Aoki Masashi, Warita Hitoshi, Suzuki Naoki, Itoyama Yasuto
Department of Neurology, Tohoku University School of Medicine, Tohoku University Hospital ALS Center.
Rinsho Shinkeigaku. 2009 Nov;49(11):814-7. doi: 10.5692/clinicalneurol.49.814.
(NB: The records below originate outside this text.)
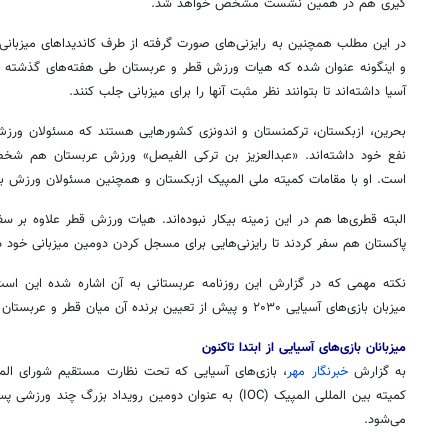
گیری
هم در همین نشست مشخص خواهد شد.
و اینگونه عنوان شده که
هیات
ورزش قطر و عربستان طی هفته‌های گذشته ج
آسیا داشته‌اند تا بتوانند نظر مثبت آنها را برای میزبانی جلب کنند.
بحرین، ازبکستان، ترکمنستان و اندونزی کشورهایی هستند که مسئولان ورزش ع
نفع
خود داشته‌اند. «عبدالعزیز بن ترکی
الفیصل
» ورزش عربستان هم شخصاً
است. او با مقامات کمیته ملی المپیک ازبکستان و همچنین مسئولان ورزش ب
البته قطری‌ها هم در این زمینه بیکار نبوده‌اند.
هیات
ورزش قطر علاوه بر سفری
پاکستان هم سفر کردند تا رایزنی‌هایی برای مسجل
کردن
دومین میزبانی خود در
نکته مهمی که در گزارش این روزنامه عربستانی به آن اشاره شده این است 
میزبان بازی‌های آسیایی ۲۰۳۰ و پیش از تعیین برنده آن میان قطر و عربستان شاهد «شگفتی بزرگی» باشیم.
روزنامه‌های صبح شنبه ۱۷ مرداد ۱۴۰۵
روزنام
میزبانان بازی‌های آسیایی از ابتدا تاکنون
به گزارش
خبرنگار مهر
کمیته بین
المللی
المپیک (IOC) به عنوان دومین رویداد بزرگ چند ورز
می‌شود.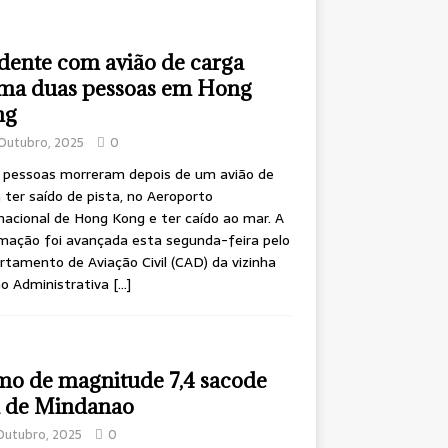
dente com avião de carga
ima duas pessoas em Hong
ng
Outubro, 2025
0
 pessoas morreram depois de um avião de
 ter saído de pista, no Aeroporto
nacional de Hong Kong e ter caído ao mar. A
mação foi avançada esta segunda-feira pelo
tamento de Aviação Civil (CAD) da vizinha
ão Administrativa
[…]
mo de magnitude 7,4 sacode
a de Mindanao
Outubro, 2025
0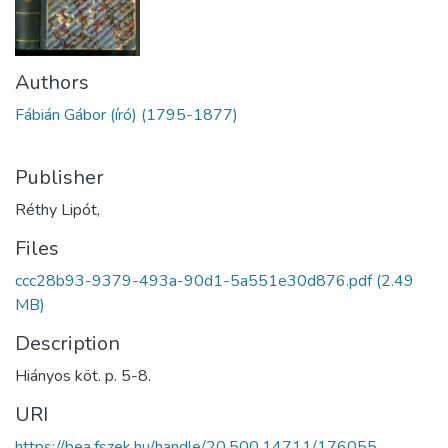
Authors
Fábián Gábor (író) (1795-1877)
Publisher
Réthy Lipót,
Files
ccc28b93-9379-493a-90d1-5a551e30d876.pdf
(2.49
MB)
Description
Hiányos köt. p. 5-8.
URI
https://bea.fszek.hu/handle/20.500.14711/176055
Amyotrophic lateral sclerosis (ALS) is an adult onset neurodegenerative disorder characterized by the death of upper and lower motor neurons. Approximately 20% of familial ALS cases are caused by mutations in the superoxide dismutase 1 (SOD1) gene. Mutations in the fused in sarcoma/translated in liposarcoma (FUS/TLS) gene have been recently discovered to be associated with familial ALS. We found FUS/TLS mutations in familial ALS cases in Japan. Even in Asian races, ALS with FUS/TLS mutations may have common characteristics of early onset, rapid progress, high penerence trait. We developed rats that express a human SOD1 transgene with two different ALS-associated mutations (G93A and H46R) develop striking motor neuron degeneration and paralysis. The larger size of this rat model as compared with the ALS mice will facilitate studies involving manipulations of spinal fluid (implantation of intrathecal catheters for chronic therapeutic studies; CSF sampling) and spinal cord (e.g., direct administration of viral- and cell-mediated therapies). Hepatocyte growth factor (HGF) is one of the most potent survival-promoting factors for motor neurons. To examine its both protective effect on motor neurons and therapeutic potential, we administered human recombinant HGF (hrHGF) by continuous intrathecal delivery to G93A transgenic rats at onset of paralysis for 4 weeks. Intrathecal administration of hrHGF attenuates motor neuron degeneration and prolonged the duration of the disease by 63%. Our results indicated the therapeutic efficacy of continuous intrathecal administration of hrHGF in ALS rats. In addition, HGF is capable of reducing astrocytosis and microglial accumulation, and thus supports the attention of a glial-dependent mechanism of ALS progression. These results should prompt further clinical trials in ALS using continuous intrathecal administration of hrHGF.
肌萎缩侧索硬化症(ALS)是一种成年起病的神经退行性疾病,其特征是上下运动神经元死亡。大约20%的家族性ALS病例由超氧化物歧化酶1(SOD1)基因突变引起。最近发现,肉瘤融合/脂肪肉瘤中翻译的(FUS/TLS)基因突变与家族性ALS有关。我们在日本的家族性ALS病例中发现了FUS/TLS突变。即使在亚洲人种中,具有FUS/TLS突变的ALS也可能具有起病早、进展快、高外显率特征的共同特点。我们培育出了表达带有两种不同ALS相关突变(G93A和H46R)的人类SOD1转基因大鼠,它们出现了明显的运动神经元变性和瘫痪。与ALS小鼠相比,这种大鼠模型体型更大,将便于进行涉及脑脊液操作(植入鞘内导管进行慢性治疗研究;脑脊液采样)和脊髓操作(例如,直接给予病毒和细胞介导的疗法)的研究。肝细胞生长因子(HGF)是对运动神经元最有效的促存活因子之一。为了研究其对运动神经元的保护作用和治疗潜力,我们在瘫痪发作时通过连续鞘内给药将人重组HGF(hrHGF)给予G93A转基因大鼠,持续4周。鞘内给予hrHGF可减轻运动神经元变性,并将疾病持续时间延长63%。我们的结果表明,连续鞘内给予hrHGF对ALS大鼠具有治疗效果。此外,HGF能够减少星形胶质细胞增生和小胶质细胞积聚,因此支持了ALS进展的胶质细胞依赖性机制的观点。这些结果应促使在ALS中使用连续鞘内给予hrHGF进行进一步的临床试验。